Stern Joshua D, Rolnitzky Linda, Goldberg Judith D, Chinitz Larry A, Holmes Douglas S, Bernstein Neil E, Bernstein Scott A, Khairy Paul, Aizer Anthony
Leon H. Charney Heart Rhythm Center, Leon H. Charney Division of Cardiology, Department of Medicine, New York University Langone Medical Center, New York, New York 10016, USA.
Pacing Clin Electrophysiol. 2011 Mar;34(3):269-77. doi: 10.1111/j.1540-8159.2010.02948.x. Epub 2010 Nov 11.
There are little data on the appropriate endpoint for slow pathway ablation that balances acceptable procedural times, recurrence rates, and complication rates. This study compared recurrence rates of three commonly utilized endpoints of slow pathway ablation for atrioventricular nodal reentrant tachycardia (AVNRT).
We performed a meta-analysis of AVNRT slow pathway ablation cohorts by searching electronic databases, the Internet, and conference proceedings. Inclusion criteria were age >18 years, >20 human subjects per study, primary AVNRT ablation, English language publication, and >1 month of follow-up. Data were analyzed with a fixed-effects model using Comprehensive Meta-Analysis software version 2.2.046 (Biostat, Englewood, NJ, USA).
We included 10 studies encompassing 1,204 patients with a mean age of 41-53 years. Endpoints were complete slow pathway ablation, residual jump only, and single remaining echo beat. Pooled estimates revealed 28 of 641 patients (4.4%) with complete slow pathway ablation, 13 of 192 patients (6.8%) with a residual jump only, and 24 of 371 patients (6.5%) with one echo had recurrences. With uniform isoproterenol use after ablation, there was no significant difference in recurrence rates among the endpoints. However, when isoproterenol was utilized after ablation only if needed to induce AVNRT before ablation, a significantly higher recurrence rate occurred in patients with a residual jump (P = 0.002), a single echo (P = 0.003), or the combined group of a residual jump and/or one echo (P = 0.001).

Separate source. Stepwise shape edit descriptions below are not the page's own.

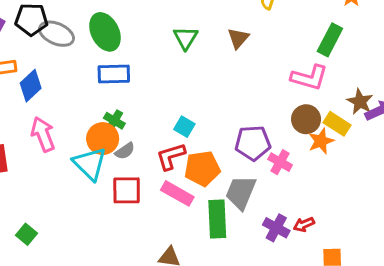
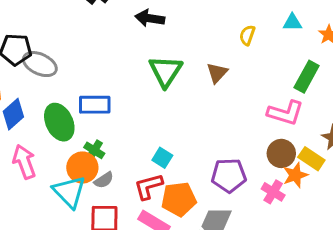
green ellipse: (105, 32) -> (59, 122), moved
green triangle: (186, 38) -> (166, 71), size x1.4
pink cross: (280, 162) -> (273, 192), moved

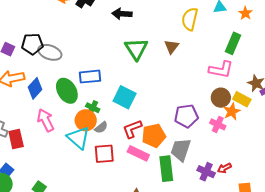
yellow semicircle: (247, 35) -> (190, 19), size x1.6
cyan square: (162, 158) -> (125, 97), moved, size x1.6

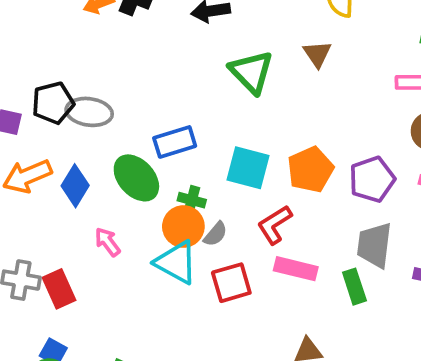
pink arrow: (46, 120) -> (108, 242), size x0.7
orange pentagon: (154, 136) -> (310, 170), moved
green rectangle: (166, 169) -> (354, 287), size x0.7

Isoproterenol should be used routinely after slow pathway modification, when a residual jump and/or single echo remain.
关于房室结折返性心动过速(AVNRT)慢径路消融的合适终点,能平衡可接受的手术时间、复发率和并发症发生率的数据很少。本研究比较了AVNRT慢径路消融三个常用终点的复发率。

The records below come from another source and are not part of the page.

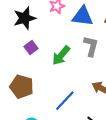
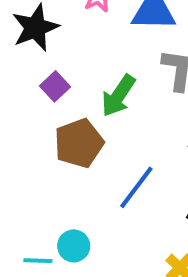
brown pentagon: (22, 87) -> (79, 143), moved, turned -30

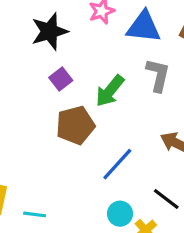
cyan circle: (74, 246) -> (120, 214), moved

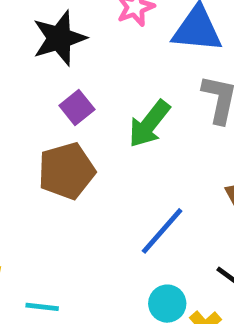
brown pentagon: (75, 125) -> (67, 171), moved

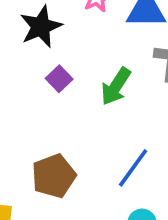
brown pentagon: (67, 171) -> (54, 176), moved

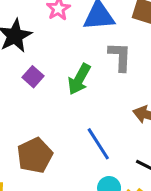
blue line: (133, 168) -> (98, 144), turned -64

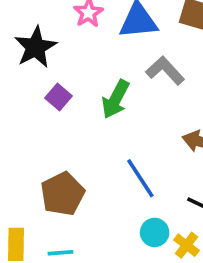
gray L-shape: (120, 57) -> (165, 71), turned -44

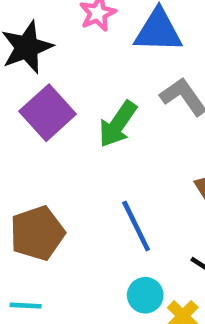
purple square: (59, 97) -> (48, 113), size x1.6

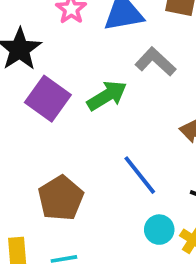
green arrow: (118, 124) -> (107, 96), turned -144

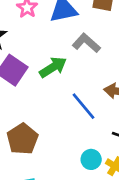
blue line: (140, 175) -> (84, 106), moved

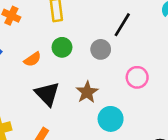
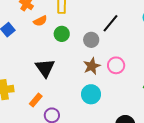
orange semicircle: (32, 59) -> (40, 21), moved
brown star: (87, 92) -> (92, 66), moved

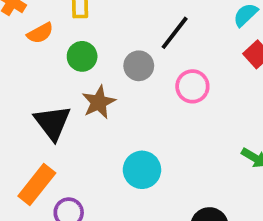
pink circle: (116, 65) -> (192, 86), moved
brown star: (92, 66) -> (99, 102), moved
orange rectangle: (36, 100) -> (37, 184), size x1.5

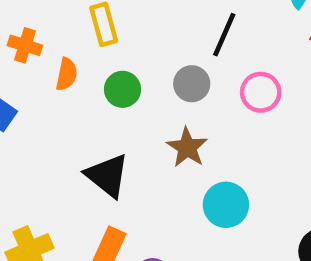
orange semicircle: (40, 33) -> (67, 74), turned -36
brown star: (99, 102) -> (187, 147), moved

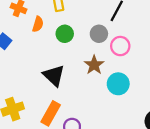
pink circle: (261, 92) -> (120, 46), moved
cyan circle: (226, 205) -> (118, 84), moved

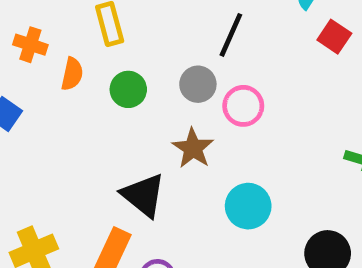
black triangle: (54, 76) -> (143, 195), moved
cyan circle: (118, 84) -> (248, 206), moved

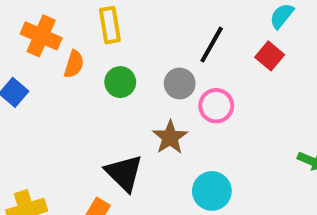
red square: (334, 37) -> (270, 56), moved
orange cross: (30, 45) -> (41, 36), size x1.4

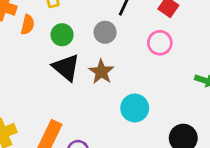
pink circle: (216, 106) -> (160, 43), moved
black triangle: (124, 173) -> (66, 67), moved

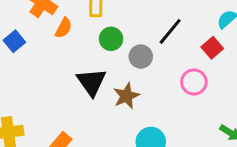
green circle: (62, 35) -> (111, 39), moved

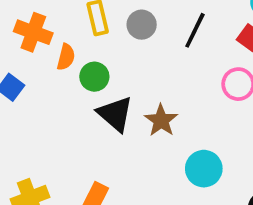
green circle: (111, 39) -> (94, 77), moved
gray circle: (141, 57) -> (142, 25), moved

我们通过检索电子数据库、互联网和会议记录,对AVNRT慢径路消融队列进行了荟萃分析。纳入标准为年龄>18岁、每项研究>20名受试者、首次进行AVNRT消融、英文发表以及随访>1个月。使用综合荟萃分析软件2.2.046(美国新泽西州恩格尔伍德的Biostat公司)的固定效应模型对数据进行分析。
我们纳入了10项研究,共1204例患者,平均年龄41 - 53岁。终点为完全慢径路消融、仅残留跳跃和单个剩余回波搏动。汇总估计显示,641例完全慢径路消融患者中有28例(4.4%)复发,192例仅残留跳跃患者中有13例(6.8%)复发,371例有一个回波的患者中有24例(6.5%)复发。消融后统一使用异丙肾上腺素,各终点之间的复发率无显著差异。然而,当仅在消融前需要诱发AVNRT时才在消融后使用异丙肾上腺素时,残留跳跃患者(P = 0.002)、单个回波患者(P = 0.003)或残留跳跃和/或一个回波的联合组患者(P = 0.001)的复发率显著更高。
当残留跳跃和/或单个回波仍然存在时,慢径路改良后应常规使用异丙肾上腺素。